Dass aber Karten für kulturelle Bereiche, welche generell weniger die große Menge ansprechen, ebenfalls dankbare Abnehmer finden, verdeutlicht eine Nutzerin der KulturTafel. Elvira T. (Name geändert) geht mit ihren Kindern ins Theater und in Konzerte. Immer schon habe sie davon geträumt, einmal eine Oper zu sehen, erzählt sie. Die dreifache Mutter ist alleinerziehend, ihr ältester Sohn ist behindert und muss beatmet werden. Rund um die Uhr betreut sie ihn, "ich war überlastet, hatte keine Freude mehr", sagt sie. "Wenn man rauskommt, Musik hört oder ein Theaterstück sieht, tut das so gut." Sie sagt auch: "Das ist für mich wie Psychotherapie — etwas für die Seele." Ihr Jüngster (16) gehe inzwischen auch schon selbst ins Theater und nehme seine Freunde mit. "Früher", sagt sie, "ging er immer nur in die Geschäfte. Ich freue mich so, wenn die Kinder nicht etwas Schlechtes lernen, sondern Gutes."

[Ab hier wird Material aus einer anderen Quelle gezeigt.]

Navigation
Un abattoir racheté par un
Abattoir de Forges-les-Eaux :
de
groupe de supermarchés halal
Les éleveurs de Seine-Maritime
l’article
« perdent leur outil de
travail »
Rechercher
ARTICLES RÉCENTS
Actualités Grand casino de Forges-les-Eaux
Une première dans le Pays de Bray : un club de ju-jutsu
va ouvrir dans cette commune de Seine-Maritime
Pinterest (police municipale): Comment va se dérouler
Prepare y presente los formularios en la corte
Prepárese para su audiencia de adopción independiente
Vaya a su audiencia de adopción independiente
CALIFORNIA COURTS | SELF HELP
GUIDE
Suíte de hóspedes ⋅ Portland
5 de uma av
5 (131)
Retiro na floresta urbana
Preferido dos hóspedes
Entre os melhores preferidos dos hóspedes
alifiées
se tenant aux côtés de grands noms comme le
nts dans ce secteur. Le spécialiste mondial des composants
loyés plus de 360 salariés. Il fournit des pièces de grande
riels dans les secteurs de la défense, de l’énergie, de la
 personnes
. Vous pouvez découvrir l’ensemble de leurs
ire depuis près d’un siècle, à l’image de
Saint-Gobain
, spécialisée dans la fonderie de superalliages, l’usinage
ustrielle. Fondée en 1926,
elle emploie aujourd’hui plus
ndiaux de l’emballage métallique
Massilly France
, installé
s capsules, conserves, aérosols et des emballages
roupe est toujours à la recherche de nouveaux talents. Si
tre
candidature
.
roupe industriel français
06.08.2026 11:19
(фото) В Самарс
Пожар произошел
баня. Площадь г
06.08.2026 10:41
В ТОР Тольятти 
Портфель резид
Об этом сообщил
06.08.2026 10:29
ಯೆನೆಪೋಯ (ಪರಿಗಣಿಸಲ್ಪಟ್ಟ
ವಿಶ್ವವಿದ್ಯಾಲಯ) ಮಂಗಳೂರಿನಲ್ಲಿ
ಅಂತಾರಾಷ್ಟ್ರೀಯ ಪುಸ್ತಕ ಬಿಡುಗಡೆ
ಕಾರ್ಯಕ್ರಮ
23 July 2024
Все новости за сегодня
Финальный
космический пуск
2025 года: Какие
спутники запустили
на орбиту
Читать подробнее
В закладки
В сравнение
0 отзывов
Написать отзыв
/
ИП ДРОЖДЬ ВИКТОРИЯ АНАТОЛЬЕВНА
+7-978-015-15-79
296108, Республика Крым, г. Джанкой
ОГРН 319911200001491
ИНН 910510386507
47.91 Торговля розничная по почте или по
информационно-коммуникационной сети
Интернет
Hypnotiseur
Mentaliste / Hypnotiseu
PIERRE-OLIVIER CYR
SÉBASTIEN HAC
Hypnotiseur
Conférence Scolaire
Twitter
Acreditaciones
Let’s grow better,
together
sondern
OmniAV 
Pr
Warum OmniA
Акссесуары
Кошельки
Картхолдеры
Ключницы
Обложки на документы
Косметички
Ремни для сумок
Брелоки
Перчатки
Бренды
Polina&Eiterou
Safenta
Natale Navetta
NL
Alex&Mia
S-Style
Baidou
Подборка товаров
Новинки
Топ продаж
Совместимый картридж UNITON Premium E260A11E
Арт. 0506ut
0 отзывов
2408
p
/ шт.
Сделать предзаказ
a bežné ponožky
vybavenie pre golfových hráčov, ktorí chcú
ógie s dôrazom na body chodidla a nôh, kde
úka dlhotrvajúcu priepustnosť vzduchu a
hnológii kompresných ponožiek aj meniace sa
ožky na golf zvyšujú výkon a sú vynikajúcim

Klar wird bei dem Gespräch auch, welche Hürden mitunter überwunden werden müssen, bis jemand wie Elvira T. sich an die KulturTafel wendet. Ihr trinkender und gewalttätiger Mann, von dem sie inzwischen geschieden ist, habe ihr immer gesagt, wenn sie sich für Kulturveranstaltungen interessierte: "Dort gehörst du nicht hin. Das machst du nicht. Das ist nichts für arme Leute." Und ihre Kinder hatten zunächst Bedenken, als sie sich für die KulturTafel anmeldete, weil sie sich schämten, arm zu sein. Inzwischen wissen sie jedoch, dass es "ganz normale Karten sind, mit denen man nicht auffällt", erklärt Elvira T.

"Wir fordern zum Hinschauen auf, wenn es um das Thema Armut geht, und bitten um Spenden für die KulturTafel, um Teilhabe, Chancengleichheit und den Zugang zum sozialen und gesellschaftlichen Leben zu ermöglichen", heißt es von Seiten der Diakonie Erlangen. Mit der KulturTafel setze man sich für die Entstigmatisierung armer Kinder, Frauen und Männer ein. Die Spenden werden für den laufenden Betrieb der KulturTafel benötigt und auch, weil für manche Kulturbereiche bisher noch Karten zugekauft werden müssen.

Spendenkonto: Diakonie Erlangen, IBAN: DE46 7635 0000 0060 0258 74, BIC: BYLADEM1ERH, Sparkasse Erlangen, Stichwort: Kultur für alle.